• _Work to be completed_: All entries below are to be reproduced precisely as they stand, without the pictures.

• _Source records_:
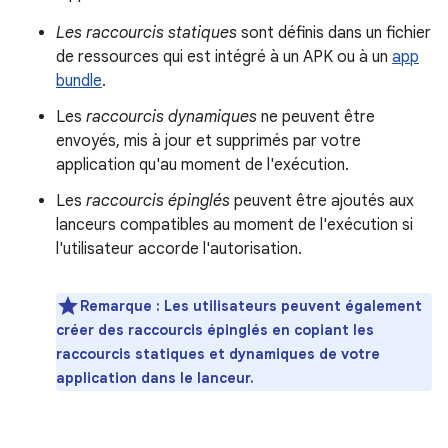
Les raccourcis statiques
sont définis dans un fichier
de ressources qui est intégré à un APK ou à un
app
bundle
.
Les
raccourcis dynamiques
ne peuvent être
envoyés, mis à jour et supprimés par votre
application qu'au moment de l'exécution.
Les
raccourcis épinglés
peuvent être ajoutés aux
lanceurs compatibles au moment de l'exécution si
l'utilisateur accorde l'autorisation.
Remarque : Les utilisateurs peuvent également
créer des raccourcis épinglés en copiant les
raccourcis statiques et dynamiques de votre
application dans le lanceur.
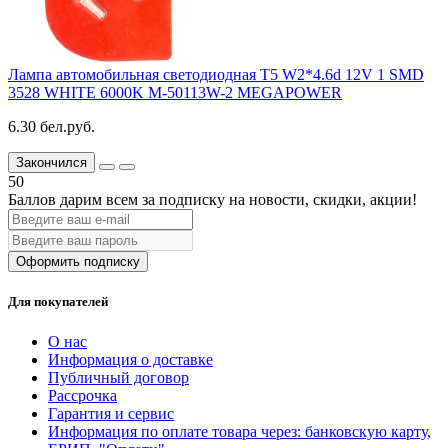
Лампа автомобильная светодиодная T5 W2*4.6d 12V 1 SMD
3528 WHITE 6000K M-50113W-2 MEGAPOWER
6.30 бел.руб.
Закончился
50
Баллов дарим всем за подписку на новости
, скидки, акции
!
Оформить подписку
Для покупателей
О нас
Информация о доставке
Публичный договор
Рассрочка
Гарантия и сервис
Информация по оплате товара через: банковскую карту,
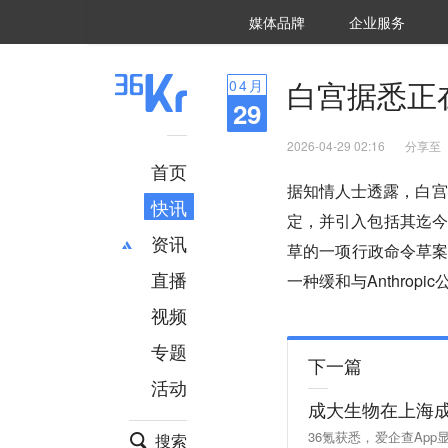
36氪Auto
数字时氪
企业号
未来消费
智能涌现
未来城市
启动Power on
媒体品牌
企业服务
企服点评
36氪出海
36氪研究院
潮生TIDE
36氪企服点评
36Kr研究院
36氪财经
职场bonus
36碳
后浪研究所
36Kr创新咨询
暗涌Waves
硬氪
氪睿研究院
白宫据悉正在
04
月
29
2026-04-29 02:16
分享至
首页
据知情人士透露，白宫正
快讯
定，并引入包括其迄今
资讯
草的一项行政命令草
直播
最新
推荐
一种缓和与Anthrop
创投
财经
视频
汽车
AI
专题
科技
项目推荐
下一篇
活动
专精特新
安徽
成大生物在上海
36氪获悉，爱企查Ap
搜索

• _Answer section_:
Les raccourcis statiques
sont définis dans un fichier
de ressources qui est intégré à un APK ou à un
app
bundle
.
Les
raccourcis dynamiques
ne peuvent être
envoyés, mis à jour et supprimés par votre
application qu'au moment de l'exécution.
Les
raccourcis épinglés
peuvent être ajoutés aux
lanceurs compatibles au moment de l'exécution si
l'utilisateur accorde l'autorisation.
Remarque : Les utilisateurs peuvent également
créer des raccourcis épinglés en copiant les
raccourcis statiques et dynamiques de votre
application dans le lanceur.
Лампа автомобильная светодиодная T5 W2*4.6d 12V 1 SMD
3528 WHITE 6000K M-50113W-2 MEGAPOWER
6.30 бел.руб.
Закончился
50
Баллов дарим всем за подписку на новости
, скидки, акции
!
Оформить подписку
Для покупателей
О нас
Информация о доставке
Публичный договор
Рассрочка
Гарантия и сервис
Информация по оплате товара через: банковскую карту,
36氪Auto
数字时氪
企业号
未来消费
智能涌现
未来城市
启动Power on
媒体品牌
企业服务
企服点评
36氪出海
36氪研究院
潮生TIDE
36氪企服点评
36Kr研究院
36氪财经
职场bonus
36碳
后浪研究所
36Kr创新咨询
暗涌Waves
硬氪
氪睿研究院
白宫据悉正在
04
月
29
2026-04-29 02:16
分享至
首页
据知情人士透露，白宫正
快讯
定，并引入包括其迄今
资讯
草的一项行政命令草
直播
最新
推荐
一种缓和与Anthrop
创投
财经
视频
汽车
AI
专题
科技
项目推荐
下一篇
活动
专精特新
安徽
成大生物在上海
36氪获悉，爱企查Ap
搜索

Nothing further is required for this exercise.